Software’s traditional defensive moats are now defenseless. For decades, the “mythical man-month” law held that adding engineers to a late project made it later. On The a16z Show, Ben Horowitz argues that law is dead. With enough capital, GPUs, and data, companies can now compress two years of development into weeks.
This liquefies the advantages that once protected incumbents. Horowitz claims customer lock-in, proprietary data, and user interface complexity - the classic software moats - are eroding because AI agents can easily replicate code and navigate any UI to migrate data. The result is what he terms a “SaaSpocalypse,” where the terminal value of legacy software companies is in doubt because an AI agent, not a human, is the end user.

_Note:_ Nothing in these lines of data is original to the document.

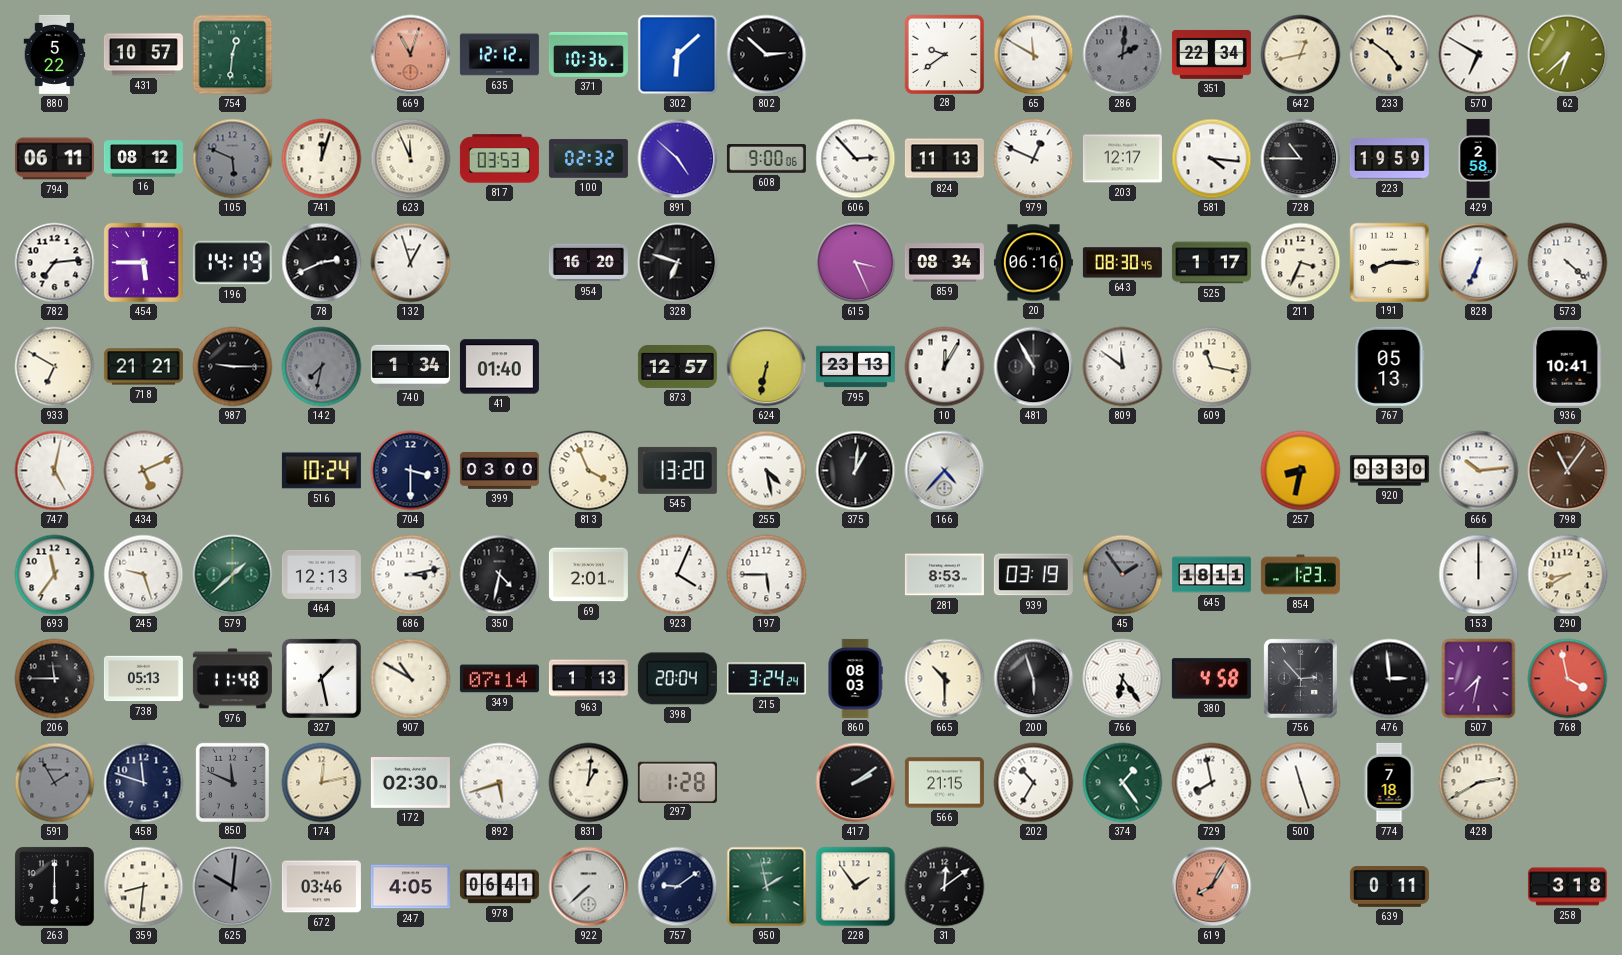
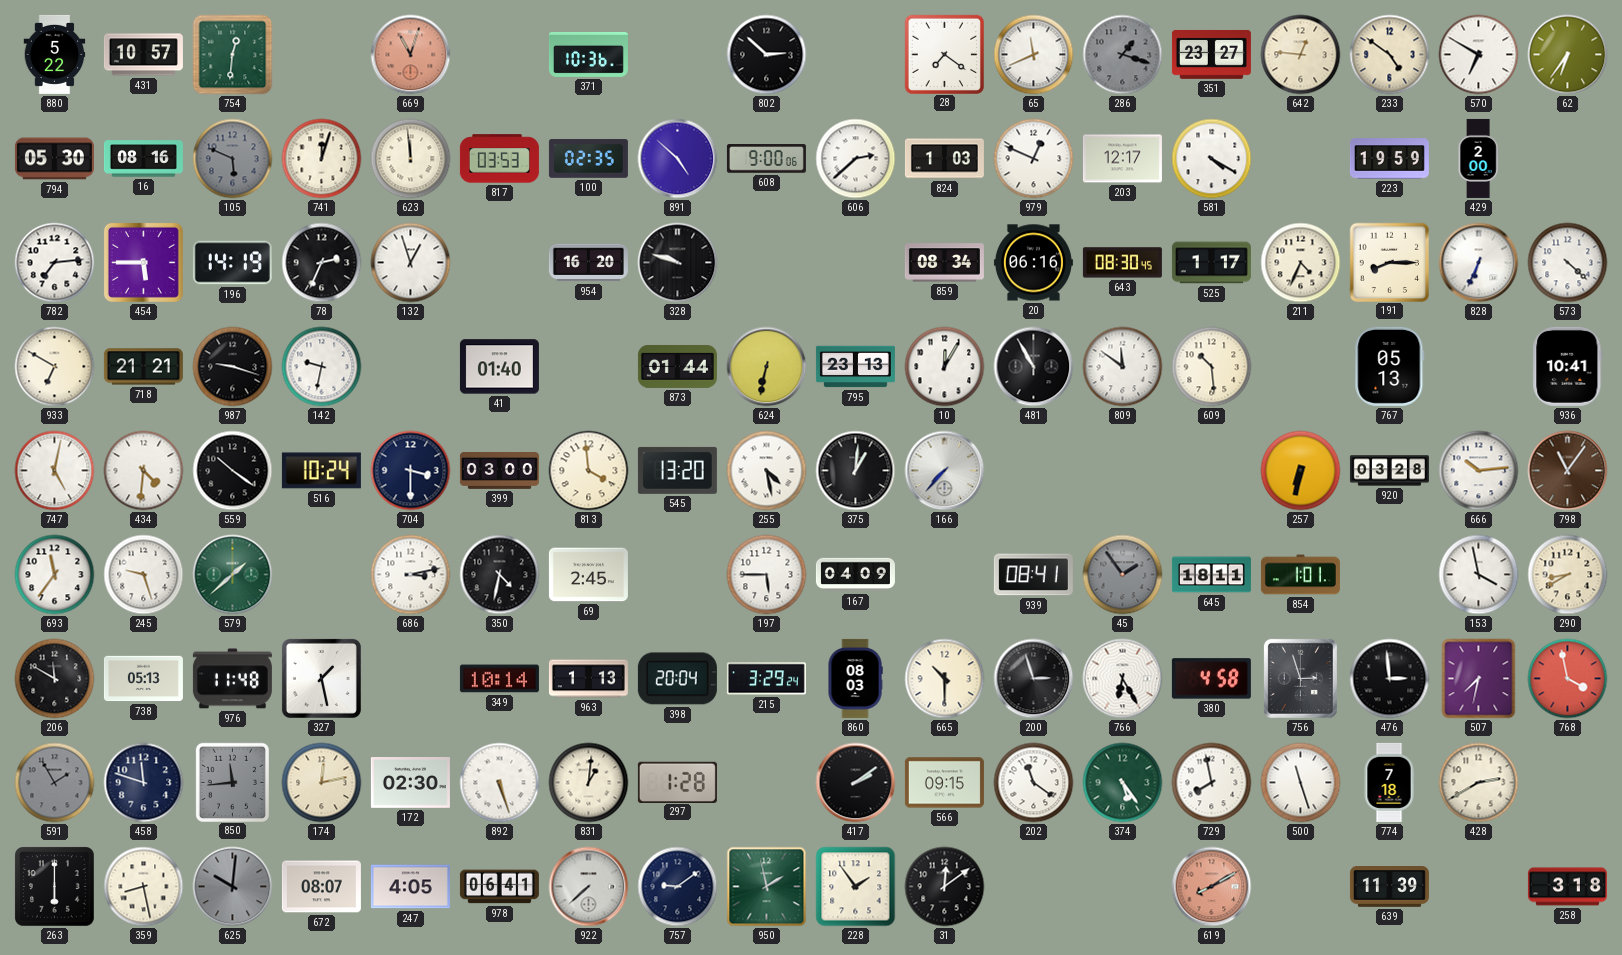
635: 12:12 -> none
302: 6:08 -> none
28: 9:39 -> 7:21
65: 11:50 -> 11:41
286: 2:01 -> 1:18
351: 22:34 -> 23:27
642: 12:43 -> 12:46
62: 6:38 -> 6:36
794: 06:11 -> 05:30
16: 08:12 -> 08:16
623: 11:56 -> 11:59
100: 02:32 -> 02:35
606: 2:53 -> 2:38
824: 11:13 -> 1:03
581: 4:16 -> 4:20
728: 10:45 -> none
429: 2:58 -> 2:00
78: 2:41 -> 2:34
328: 6:48 -> 9:48
615: 3:26 -> none
211: 3:34 -> 4:34
987: 9:15 -> 9:18
142: 7:32 -> 9:32
142 dial: grey -> white
740: 1:34 -> none
873: 12:57 -> 01:44
609: 11:17 -> 10:29
434: 5:11 -> 4:31
559: none -> 10:21
813: 3:56 -> 3:59
166: 4:37 -> 7:37
257: 8:32 -> 6:32
920: 03:30 -> 03:28
464: 12:13 -> none
69: 2:01 -> 2:45
923: 4:04 -> none
167: none -> 04:09
281: 8:53 -> none
939: 03:19 -> 08:41
854: 1:23 -> 1:01
153: 12:00 -> 3:58
206: 11:45 -> 11:50
907: 10:50 -> none
349: 07:14 -> 10:14
215: 3:24 -> 3:29
200: 5:57 -> 2:57
766: 6:24 -> 6:25
756: 2:53 -> 2:57
850: 11:49 -> 11:44
892: 5:42 -> 5:27
566: 21:15 -> 09:15
202: 10:35 -> 11:21
374: 1:24 -> 5:24
359: 8:31 -> 8:28
672: 03:46 -> 08:07
619: 8:05 -> 8:10
639: 0:11 -> 11:39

“For decades, the 'mythical man-month' was gospel: you couldn't hire your way to a faster product. That rule is dead. If a company is two years behind, it can now simply buy enough GPUs and data to compress that timeline into weeks.”
- Ben Horowitz, The a16z Show
The direct impact is on human roles, particularly at startups that can now automate entire development roadmaps. The shift is rapidly eliminating junior developer and QA positions, as highlighted in prior Frontier coverage of AI agents deskilling software teams. This isn't a future prediction; it’s an ongoing operational change.
While the AI sector shows vertical growth, broader market signals suggest caution. On Bankless, Michael Nadeau tracks a global liquidity peak, a process that typically takes a full year to bottom. He notes Bitcoin transaction volumes and Solana’s bonding curve revenue have collapsed to bear market levels, signaling a lack of broad buyer conviction despite sector-specific AI demand.
Horowitz sees the convergence of AI and crypto as the next necessary infrastructure layer, arguing blockchains will provide the verification needed in a world flooded with AI-generated content and autonomous agents. For now, the immediate story is the erasure of software's old rules and the human roles built on them.